Aim of the task:
Every line in the data below that holds "Minas" should be found and copied.

Record set:
____________

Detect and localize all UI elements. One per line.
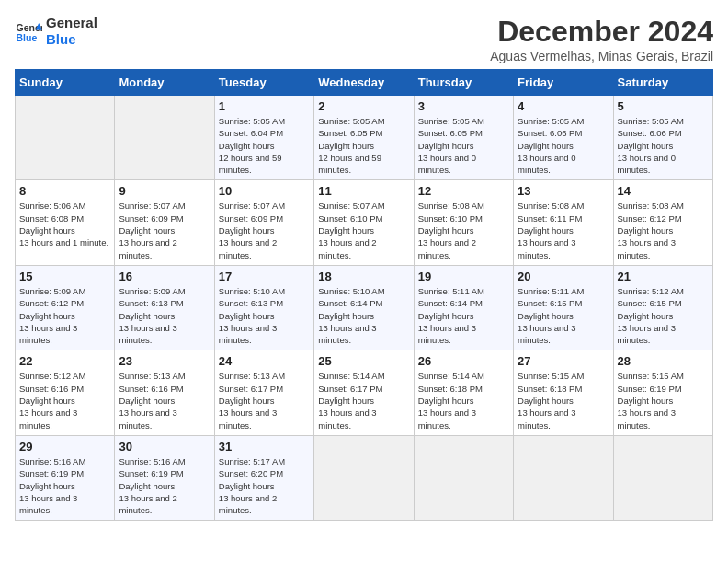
day-number: 14 bbox=[618, 184, 709, 198]
day-info: Sunrise: 5:12 AM Sunset: 6:16 PM Dayligh… bbox=[19, 370, 110, 431]
day-number: 23 bbox=[119, 354, 210, 368]
day-cell-27: 27 Sunrise: 5:15 AM Sunset: 6:18 PM Dayl… bbox=[514, 350, 613, 435]
day-info: Sunrise: 5:06 AM Sunset: 6:08 PM Dayligh… bbox=[19, 200, 110, 248]
column-header-friday: Friday bbox=[514, 70, 613, 96]
day-info: Sunrise: 5:11 AM Sunset: 6:15 PM Dayligh… bbox=[518, 285, 609, 346]
day-number: 2 bbox=[318, 99, 409, 113]
day-number: 9 bbox=[119, 184, 210, 198]
logo-line2: Blue bbox=[46, 31, 97, 48]
day-cell-5: 5 Sunrise: 5:05 AM Sunset: 6:06 PM Dayli… bbox=[613, 96, 712, 180]
empty-cell bbox=[414, 435, 513, 520]
day-number: 17 bbox=[219, 270, 310, 283]
week-row-3: 15 Sunrise: 5:09 AM Sunset: 6:12 PM Dayl… bbox=[16, 265, 713, 350]
column-header-sunday: Sunday bbox=[16, 70, 115, 96]
svg-text:Blue: Blue bbox=[17, 32, 38, 43]
day-info: Sunrise: 5:09 AM Sunset: 6:13 PM Dayligh… bbox=[119, 285, 210, 346]
day-number: 19 bbox=[418, 270, 509, 283]
empty-cell bbox=[613, 435, 712, 520]
day-number: 26 bbox=[418, 354, 509, 368]
day-number: 11 bbox=[318, 184, 409, 198]
day-info: Sunrise: 5:15 AM Sunset: 6:19 PM Dayligh… bbox=[618, 370, 709, 431]
day-info: Sunrise: 5:08 AM Sunset: 6:11 PM Dayligh… bbox=[518, 200, 609, 260]
empty-cell bbox=[514, 435, 613, 520]
day-number: 31 bbox=[219, 440, 310, 454]
day-info: Sunrise: 5:17 AM Sunset: 6:20 PM Dayligh… bbox=[219, 455, 310, 516]
day-info: Sunrise: 5:16 AM Sunset: 6:19 PM Dayligh… bbox=[19, 455, 110, 516]
day-cell-28: 28 Sunrise: 5:15 AM Sunset: 6:19 PM Dayl… bbox=[613, 350, 712, 435]
day-info: Sunrise: 5:05 AM Sunset: 6:05 PM Dayligh… bbox=[418, 115, 509, 176]
week-row-2: 8 Sunrise: 5:06 AM Sunset: 6:08 PM Dayli… bbox=[16, 180, 713, 265]
day-number: 4 bbox=[518, 99, 609, 113]
day-cell-19: 19 Sunrise: 5:11 AM Sunset: 6:14 PM Dayl… bbox=[414, 265, 513, 350]
column-header-monday: Monday bbox=[115, 70, 214, 96]
day-info: Sunrise: 5:08 AM Sunset: 6:12 PM Dayligh… bbox=[618, 200, 709, 260]
day-number: 21 bbox=[618, 270, 709, 283]
day-info: Sunrise: 5:05 AM Sunset: 6:06 PM Dayligh… bbox=[518, 115, 609, 176]
day-number: 24 bbox=[219, 354, 310, 368]
day-info: Sunrise: 5:13 AM Sunset: 6:16 PM Dayligh… bbox=[119, 370, 210, 431]
month-title: December 2024 bbox=[490, 15, 713, 49]
logo-line1: General bbox=[46, 15, 97, 31]
day-cell-24: 24 Sunrise: 5:13 AM Sunset: 6:17 PM Dayl… bbox=[214, 350, 313, 435]
day-cell-29: 29 Sunrise: 5:16 AM Sunset: 6:19 PM Dayl… bbox=[16, 435, 115, 520]
day-info: Sunrise: 5:07 AM Sunset: 6:09 PM Dayligh… bbox=[219, 200, 310, 260]
day-cell-9: 9 Sunrise: 5:07 AM Sunset: 6:09 PM Dayli… bbox=[115, 180, 214, 265]
day-cell-10: 10 Sunrise: 5:07 AM Sunset: 6:09 PM Dayl… bbox=[214, 180, 313, 265]
title-area: December 2024 Aguas Vermelhas, Minas Ger… bbox=[490, 15, 713, 63]
day-cell-12: 12 Sunrise: 5:08 AM Sunset: 6:10 PM Dayl… bbox=[414, 180, 513, 265]
day-number: 16 bbox=[119, 270, 210, 283]
day-cell-18: 18 Sunrise: 5:10 AM Sunset: 6:14 PM Dayl… bbox=[314, 265, 414, 350]
empty-cell bbox=[115, 96, 214, 180]
day-info: Sunrise: 5:08 AM Sunset: 6:10 PM Dayligh… bbox=[418, 200, 509, 260]
week-row-1: 1 Sunrise: 5:05 AM Sunset: 6:04 PM Dayli… bbox=[16, 96, 713, 180]
day-number: 13 bbox=[518, 184, 609, 198]
day-info: Sunrise: 5:07 AM Sunset: 6:10 PM Dayligh… bbox=[318, 200, 409, 260]
day-cell-25: 25 Sunrise: 5:14 AM Sunset: 6:17 PM Dayl… bbox=[314, 350, 414, 435]
day-info: Sunrise: 5:14 AM Sunset: 6:17 PM Dayligh… bbox=[318, 370, 409, 431]
day-info: Sunrise: 5:10 AM Sunset: 6:13 PM Dayligh… bbox=[219, 285, 310, 346]
day-cell-4: 4 Sunrise: 5:05 AM Sunset: 6:06 PM Dayli… bbox=[514, 96, 613, 180]
day-number: 28 bbox=[618, 354, 709, 368]
column-header-thursday: Thursday bbox=[414, 70, 513, 96]
day-cell-22: 22 Sunrise: 5:12 AM Sunset: 6:16 PM Dayl… bbox=[16, 350, 115, 435]
day-number: 27 bbox=[518, 354, 609, 368]
day-cell-20: 20 Sunrise: 5:11 AM Sunset: 6:15 PM Dayl… bbox=[514, 265, 613, 350]
calendar-table: SundayMondayTuesdayWednesdayThursdayFrid… bbox=[15, 69, 713, 521]
day-cell-15: 15 Sunrise: 5:09 AM Sunset: 6:12 PM Dayl… bbox=[16, 265, 115, 350]
location-title: Aguas Vermelhas, Minas Gerais, Brazil bbox=[490, 49, 713, 63]
week-row-5: 29 Sunrise: 5:16 AM Sunset: 6:19 PM Dayl… bbox=[16, 435, 713, 520]
calendar-header-row: SundayMondayTuesdayWednesdayThursdayFrid… bbox=[16, 70, 713, 96]
empty-cell bbox=[16, 96, 115, 180]
calendar-body: 1 Sunrise: 5:05 AM Sunset: 6:04 PM Dayli… bbox=[16, 96, 713, 521]
day-info: Sunrise: 5:13 AM Sunset: 6:17 PM Dayligh… bbox=[219, 370, 310, 431]
column-header-saturday: Saturday bbox=[613, 70, 712, 96]
day-cell-3: 3 Sunrise: 5:05 AM Sunset: 6:05 PM Dayli… bbox=[414, 96, 513, 180]
column-header-wednesday: Wednesday bbox=[314, 70, 414, 96]
day-info: Sunrise: 5:07 AM Sunset: 6:09 PM Dayligh… bbox=[119, 200, 210, 260]
day-info: Sunrise: 5:12 AM Sunset: 6:15 PM Dayligh… bbox=[618, 285, 709, 346]
day-cell-31: 31 Sunrise: 5:17 AM Sunset: 6:20 PM Dayl… bbox=[214, 435, 313, 520]
day-number: 29 bbox=[19, 440, 110, 454]
day-cell-23: 23 Sunrise: 5:13 AM Sunset: 6:16 PM Dayl… bbox=[115, 350, 214, 435]
day-info: Sunrise: 5:05 AM Sunset: 6:06 PM Dayligh… bbox=[618, 115, 709, 176]
column-header-tuesday: Tuesday bbox=[214, 70, 313, 96]
header: General Blue General Blue December 2024 … bbox=[15, 15, 713, 63]
logo-icon: General Blue bbox=[15, 17, 42, 45]
day-info: Sunrise: 5:05 AM Sunset: 6:04 PM Dayligh… bbox=[219, 115, 310, 176]
day-number: 3 bbox=[418, 99, 509, 113]
day-info: Sunrise: 5:09 AM Sunset: 6:12 PM Dayligh… bbox=[19, 285, 110, 346]
day-cell-2: 2 Sunrise: 5:05 AM Sunset: 6:05 PM Dayli… bbox=[314, 96, 414, 180]
day-info: Sunrise: 5:15 AM Sunset: 6:18 PM Dayligh… bbox=[518, 370, 609, 431]
day-number: 10 bbox=[219, 184, 310, 198]
day-info: Sunrise: 5:10 AM Sunset: 6:14 PM Dayligh… bbox=[318, 285, 409, 346]
day-number: 12 bbox=[418, 184, 509, 198]
logo-text-block: General Blue bbox=[46, 15, 97, 48]
day-cell-8: 8 Sunrise: 5:06 AM Sunset: 6:08 PM Dayli… bbox=[16, 180, 115, 265]
day-cell-16: 16 Sunrise: 5:09 AM Sunset: 6:13 PM Dayl… bbox=[115, 265, 214, 350]
day-info: Sunrise: 5:16 AM Sunset: 6:19 PM Dayligh… bbox=[119, 455, 210, 516]
day-cell-26: 26 Sunrise: 5:14 AM Sunset: 6:18 PM Dayl… bbox=[414, 350, 513, 435]
empty-cell bbox=[314, 435, 414, 520]
day-info: Sunrise: 5:11 AM Sunset: 6:14 PM Dayligh… bbox=[418, 285, 509, 346]
logo: General Blue General Blue bbox=[15, 15, 97, 48]
day-cell-21: 21 Sunrise: 5:12 AM Sunset: 6:15 PM Dayl… bbox=[613, 265, 712, 350]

____________

Answer space:
title-area: December 2024 Aguas Vermelhas, Minas Ger… bbox=[490, 15, 713, 63]
location-title: Aguas Vermelhas, Minas Gerais, Brazil bbox=[490, 49, 713, 63]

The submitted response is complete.